This is more a note to write something on this up in some more detail. In the original post What is it publishers do anyway? I gestured towards the idea that one of the main value-adds for the artist formerly known as the publisher is in managing a long tail of challenging, and in some cases quite dangerous issues. What I didn’t quite say, but was implicit, is that a big role for publishers in preventing the researcher-author from getting egg on their face.
Enter this weeks entry into the pantheon of grotesque research ethics fails, the release of 70 thousand OK Cupid records as a dataset on the Open Science Framework. Now OSF and its home the Centre for Open Science would not claim to be a “publisher” but it provides a platform for publishing research outputs just as does Nature, Cell, PLOS ONE, bioRxiv, Figshare, and Dryad…and…Github.
Some of these platforms would have triaged this (or anything like it) out before it went public, or where its relevant before it even reached a reviewer. You might be a little surprised by which ones (remember PNAS publishing the Facebook emotion study paper?). These kinds of disaster submissions don’t need to be very frequent before it can require significant resources to catch the ones that do come in. It also means you need to develop policies to decide what to allow on the platform. For instance bioRxiv did not allow “medically relevant” manuscripts to be made public on their platform when it launched.
As we expand the ways and forms in which we communicate research outputs, it will become increasingly important to ask what standards we expect of ourselves in deciding where and how things are shared, and what expectations we have of those platforms that make a claim to be “scholarly” in some sense. No-one expects Google to police the publishing of each and every dataset on a shared drive. Everyone expects a traditional publisher to ensure community ethical standards are applied (even, or rather especially, when the community is diverse enough to not necessarily know what they are). Where does OSF, or bioRxiv, or arXiv fit into this continuum?
It is catching this kind of thing that really contributes to the costs that publishers incur. When we talk about a completely in-house system this is the kind of thing we’re talking about throwing away. Of course there may be better and cheaper ways of maintaining these kinds of standards and we need a serious discussion about which ones matter and what kinds of breaches are acceptable. But for those of you who wonder where that extra few hundred dollars in costs is coming from, this is definitely one of them.

These are good points, but this sort of norm is generated by the scientific community anyway. Journals don’t enforce ethical norms because it’s their job as journals, but because we, as a scientific community decided that ethical standards around human data are important. And journals want to be arbiters of the things that are important.
As with peer review, curation etc – Journals have appropriated this role not because they’re best suited to enforcement, but because it props up the edifice that they’re important. Establishing community standards, educating trainees in those standards and punishing violations of those standards can (and I think should be) an open process just like the rest of science.
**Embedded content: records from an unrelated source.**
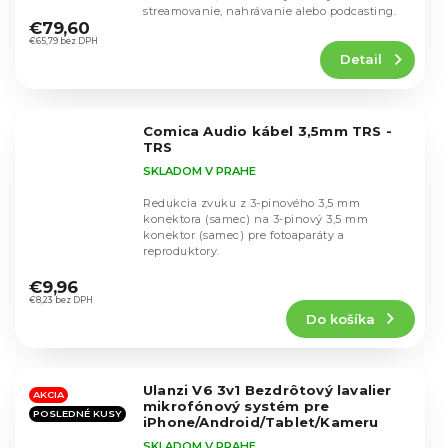
Priemerné
streamovanie, nahrávanie alebo podcasting.
hodnotenie
€79,60
produktu
€65,79 bez DPH
Detail
je
4,5
z
5
Comica Audio kábel 3,5mm TRS -
hviezdičiek.
TRS
SKLADOM V PRAHE
Redukcia zvuku z 3-pinového 3,5 mm
konektora (samec) na 3-pinový 3,5 mm
konektor (samec) pre fotoaparáty a
reproduktory.
Priemerné
hodnotenie
€9,96
produktu
€8,23 bez DPH
Do košíka
je
5,0
z
5
Ulanzi V6 3v1 Bezdrôtový lavalier
hviezdičiek.
AKCIA
mikrofónový systém pre
POSLEDNÉ KUSY
iPhone/Android/Tablet/Kameru
SKLADOM V PRAHE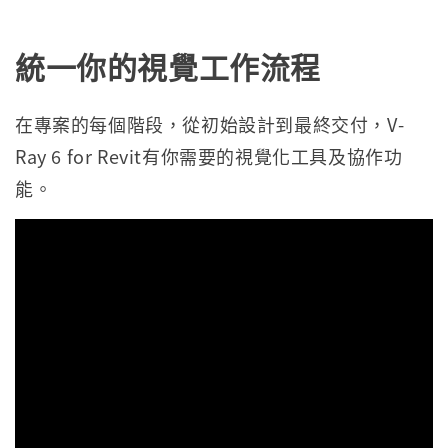
統一你的視覺工作流程
在專案的每個階段，從初始設計到最終交付，V-
Ray 6 for Revit有你需要的視覺化工具及協作功
能。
Well you might argue that ethical standards actually arise from the interaction of research communities with other communities (both research and non-research) but that’s probably an aside. The reality is that researchers are very bad at enforcing our own standards. Shifting this to journals/publishers/societies is one way to manage it. Not the only one of course but a way.
But this is not even so much about ethical standards as about catching mistakes and embarrassments before they become (too) public. That’s a service. Now we could do it ourselves, but we mostly don’t – some of this gets caught in peer review but a lot more in “technical review” – so the question is whether the service is good value for money and whether we need it.